Conpresently with the tender offer, the Company kind of is also soliciting consents from holders of the Series B Preferred Shares to amend (the "Series B Preferred Amendment") the certificate of desigcountry of the Series B Preferred Shares (the "Certificate of Designation") from and after the efficient date of the Series B Preferred Amendment to: (i) cease any kind of duty to pay dividends on Series B Preferred Shares (various other than the payment of accrued dividends in connection via a redemption or circulation of assets upon liquidation, dissolution or winding up), (ii) permit the Company type of to redeem Series B Preferred Shares throughout the 90 days complying with the date of efficiency of the Series B Preferred Amendment at the exact same redemption price per share as the tender sell (plus provision for additional accrued dividends), (iii) remove the prohibition on the declaration and also payment of dividends on junior stock of the Company type of, which consists of all shares of the Company"s capital stock defined as "Typical Stock" in the Company"s Amfinished and Restated Certificate of Incorporation, or the redemption, purchase or acquisition of such junior stock, and (iv) remove the restriction on redemption, purchase or acquisition of funding stock of the Company type of ranking on parity through the Series B Preferred Shares.
Pursuant to the terms of the Certificate of Desigcountry, the consent of holders of at leastern 90% of the impressive Series B Preferred Shares is compelled to grant the Series B Preferred Amendment. As such, one of the problems to the adoption of the Series B Preferred Amendment is the receipt of the consent of holders of at least 90% of the impressive Series B Preferred Shares. If the Series B Preferred Amendment is apshowed, the Company type of currently intends to redeem all Series B Preferred Shares that remajor superior following the consummation of the tender sell at the decreased redemption price referred to in clausage (ii) over.
D.F. King & Co., Inc. is serving as information agent for the tender offer and Computershare Trust Company, N.A. is serving as the depositary for the tender offer. Once commenced, please straight all questions relating to the tender sell to the indevelopment agent, D. F. King & Co., Inc. toll-free at (800) 967-5074; banks and also brokers may contact D.F. King at (212) 269-5550, or using e-mail at centrus
The tender sell will not be contingent upon the receipt of financing or any type of minimum number of Series B Preferred Shares being tendered. However, the tender market and also consent solicitation are topic to a number of other terms and problems, which will certainly be described in detail in the market to purchase for the tender market and consent solicitation. Specific instructions and a finish explanation of the terms and conditions of the tender sell will certainly be included in the offer to purchase, the associated letter of transmittal and also various other related products, which will be mailed to stockholders of record promptly after beginning of the tender market.
While the Centrus Board of Directors has actually authorized Centrus to make the tender offer and consent out solicitation, neither Centrus, its board of directors, the depository, nor the information agent provides any type of referral regarding whether to tender and consent to the Series B Preferred Amendment or refrain from tendering Series B Preferred Shares. Centrus has actually not authorized any perkid to make any type of such referral. Stockholders need to make their very own decision as to whether to tender some or all of their Series B Preferred Shares and consent to the Series B Preferred Amendment. In doing so, stockholders have to consult their own financial and also taxation advisors and read very closely and evaluate the information in the tender offer and consent solicitation papers, once accessible.

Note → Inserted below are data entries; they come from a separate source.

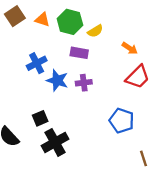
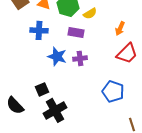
orange arrow: (130, 48) -> (120, 28), turned 80
blue cross: (37, 63) -> (39, 30), moved, turned 30

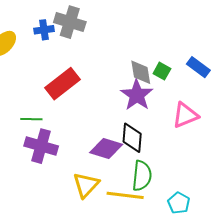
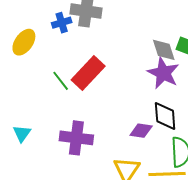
green line: (31, 119) -> (61, 81), moved, turned 60
purple diamond: (106, 149) -> (141, 131), size x0.7

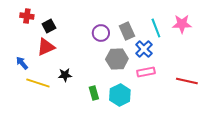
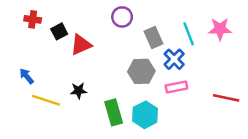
purple circle: (101, 33) -> (122, 17), moved
red triangle: (46, 47) -> (81, 45), moved
green rectangle: (94, 93) -> (114, 112), size x1.5

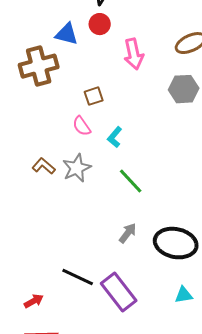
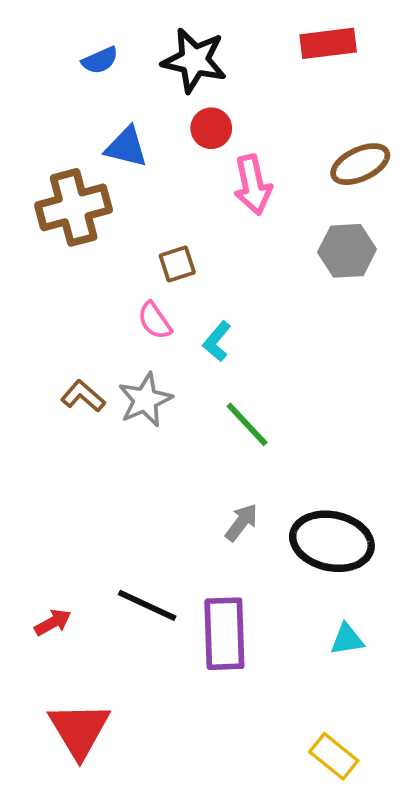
red circle: (100, 24) -> (211, 128), moved
purple rectangle: (119, 292) -> (224, 634), turned 36
red arrow: (34, 301) -> (53, 622), moved

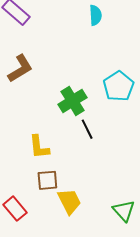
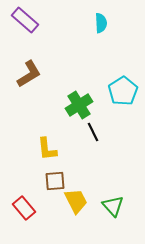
green triangle: (124, 211) -> (113, 206), moved

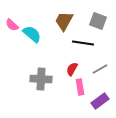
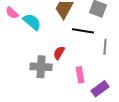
red semicircle: (72, 69) -> (59, 53), moved
gray line: (100, 69) -> (105, 47), moved, turned -56

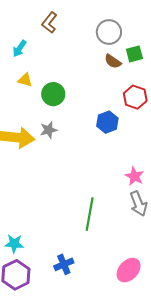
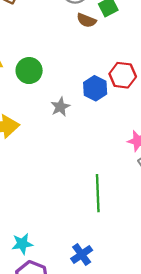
red hexagon: (135, 97) -> (123, 75), moved
gray star: (49, 130) -> (60, 107), moved

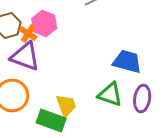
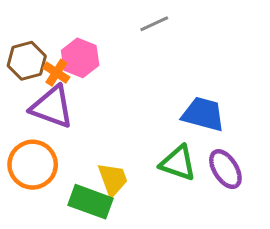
purple ellipse: (142, 98) -> (225, 169), turned -40

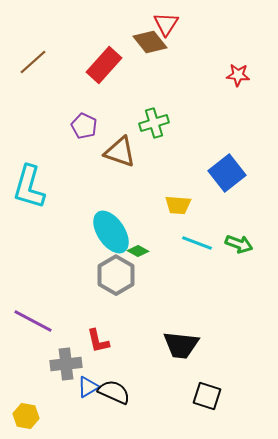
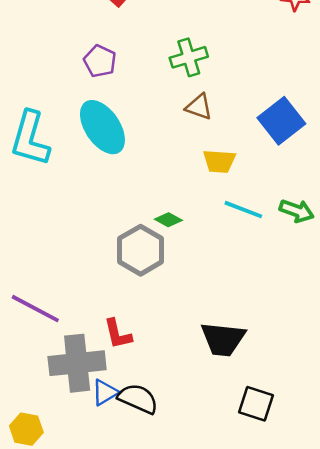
brown triangle: (120, 152) -> (199, 107), moved, size x0.7
cyan ellipse: (111, 232) -> (102, 127), moved
gray cross: (66, 364) -> (77, 363), size x1.4

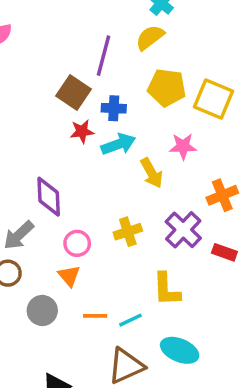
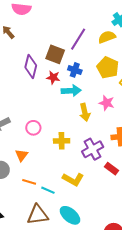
brown square: (73, 93) -> (55, 54), turned -30
purple diamond: (49, 197) -> (31, 66), moved
pink circle: (77, 243) -> (33, 128), moved
yellow L-shape: (167, 289) -> (73, 179), turned -75
cyan line: (130, 320) -> (48, 190), turned 32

More Indevelopment Regarding the Tender Offer
This interaction is for informational objectives only. This interaction is not a reference to buy or market Centrus Series B Preferred Shares or any type of other securities, and it is neither an offer to purchase nor a solicitation of an offer to sell Centrus Series B Preferred Shares or any kind of various other securities. Centrus has filed a tender offer statement on Schedule TO, including an market to purchase, letter of transmittal and also associated products, with the USA Securities and Exreadjust Commission (the "SEC"). The tender sell and consent solicitation are just made pursuant to the sell to purchase, letter of transmittal and also consent out and also connected materials filed as a part of the Schedule TO. Stockholders need to check out carefully the sell to purchase, letter of transmittal and consent out and also associated products bereason they contain necessary indevelopment, consisting of the various terms of, and also conditions to, the tender sell and also consent solicitation. Stockholders may obtain a complimentary copy of the tender offer statement on Schedule TO, the market to purchase, letter of transmittal and other papers that Centrus has filed via the SEC at the SEC"s webwebsite at www.sec.gov or from the Centrus website at www.centruspower.com or from the information agent for the tender offer.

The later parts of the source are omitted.